*** SUPPLIED DATA Section Begins ***
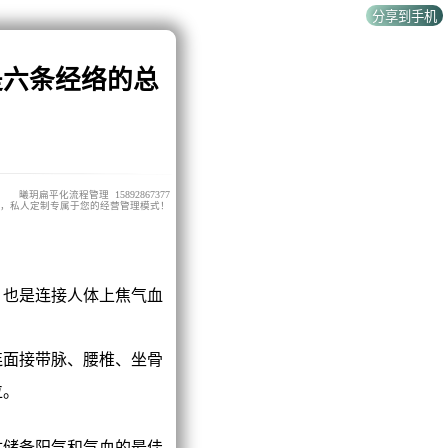
是六条经络的总
曦玥扁平化流程管理 15892867377
，私人定制专属于您的经营管理模式！
也是连接人体上焦气血
面接带脉、腰椎、坐骨
位。
储备阳气和气血的最佳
*** SUPPLIED DATA Section Ends ***
**PROBLEM TO SOLVE**. Print out each record exactly as shown, but keep the pictures out.

**ANSWER AREA**.
是六条经络的总
曦玥扁平化流程管理 15892867377
，私人定制专属于您的经营管理模式！
也是连接人体上焦气血
面接带脉、腰椎、坐骨
位。
储备阳气和气血的最佳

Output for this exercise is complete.